Attributing data to latent generators

2011-09-06machine-learning research statistics

I’m somehow fascinated by Gibbs sampling for Dirichlet Processes. Here’s how I think of the process at a high level:

You have some data that you assume came from a bunch of unseen (latent) clusters from the same family. Like a collection of Gaussians, for a gaussian mixture model.
In theory, there might have been infinitely many clusters that could have produced your data. But neither computers nor humans can deal well with infinity in practice, so instead, for starters, you just go ahead and sample a finite set of clusters. Say 9 or 121.
Assign each data point to a cluster at random.
Then, take one data point, remove it from its current cluster, and assess the likelihood that it was generated by each of the existing clusters. But here’s the sneaky bit: While you’re doing this step, also sample a few new clusters from your prior over clusters. This will let you assign the current point to a new cluster, maybe !
Assign the point to a cluster using some strategy: softmax, argmax, whatevs.
Every once in a while (or concurrently, if you have a lock !), choose a cluster and update its parameters based on the data that are currently assigned to it, by using Bayes Rule to invert the likelihood of the data given the cluster.
Repeat 4 through 6 until, say, no more points change clusters, or until cluster parameters stop changing very much, or the like.

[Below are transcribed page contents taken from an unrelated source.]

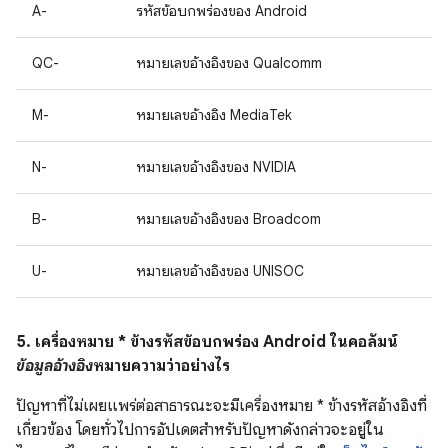
A-
รหัสข้อบกพร่องของ Android
QC-
หมายเลขอ้างอิงของ Qualcomm
M-
หมายเลขอ้างอิง MediaTek
N-
หมายเลขอ้างอิงของ NVIDIA
B-
หมายเลขอ้างอิงของ Broadcom
U-
หมายเลขอ้างอิงของ UNISOC
5. เครื่องหมาย * ข้างรหัสข้อบกพร่อง Android ในคอลัมน์
ข้อมูลอ้างอิง
หมายความว่าอย่างไร
ปัญหาที่ไม่เผยแพร่ต่อสาธารณะจะมีเครื่องหมาย * ข้างรหัสอ้างอิงที่
เกี่ยวข้อง โดยทั่วไปการอัปเดตสำหรับปัญหาดังกล่าวจะอยู่ใน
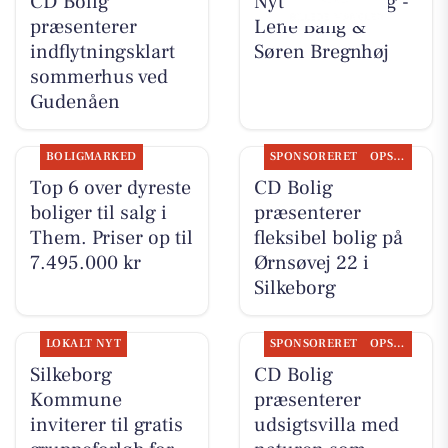
CD Bolig
Nyt fra CD Bolig -
præsenterer
Lene Bang &
indflytningsklart
Søren Bregnhøj
sommerhus ved
Gudenåen
BOLIGMARKED
SPONSORERET
OPSLAGSTAVLEN
Top 6 over dyreste
CD Bolig
boliger til salg i
præsenterer
Them. Priser op til
fleksibel bolig på
7.495.000 kr
Ørnsøvej 22 i
Silkeborg
LOKALT NYT
SPONSORERET
OPSLAGSTAVLEN
Silkeborg
CD Bolig
Kommune
præsenterer
inviterer til gratis
udsigtsvilla med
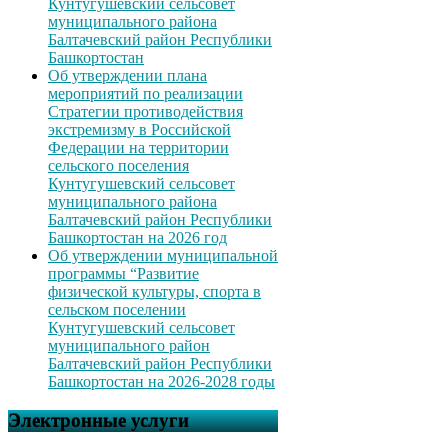
Кунтугушевский сельсовет
муниципального района
Балтачевский район Республики
Башкортостан
Об утверждении плана
мероприятий по реализации
Стратегии противодействия
экстремизму в Российской
Федерации на территории
сельского поселения
Кунтугушевский сельсовет
муниципального района
Балтачевский район Республики
Башкортостан на 2026 год
Об утверждении муниципальной
программы “Развитие
физической культуры, спорта в
сельском поселении
Кунтугушевский сельсовет
муниципального район
Балтачевский район Республики
Башкортостан на 2026-2028 годы
Электронные услуги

So, I’ve yet to implement this myself, and as such am likely to have missed important details. But, as far as I can tell, it works in theory.

None of this is particularly new; I just find it a cool model for unsupervised clustering. What I do think could be new is extending the spirit of this model to other basis inference tasks.

For example, take the basis induction problem addressed by Smith & Lewicki (2006). They take a bunch of sound data and pipe it through a Matching Pursuit, using the residual errors to adjust the codebook vectors. But they also want to infer the lengths of their basis vectors, so they do this using a sort of hacky heuristic: Whenever basis vectors have peripheral activity surpassing some fixed threshold, a bunch of zero padding gets added to the end of the basis vector. Instead of hacking this together, wouldn’t it be nice to sample basis vectors from some principled prior, and use a similar clustering methodology to assign data to the basis vectors that best explain them?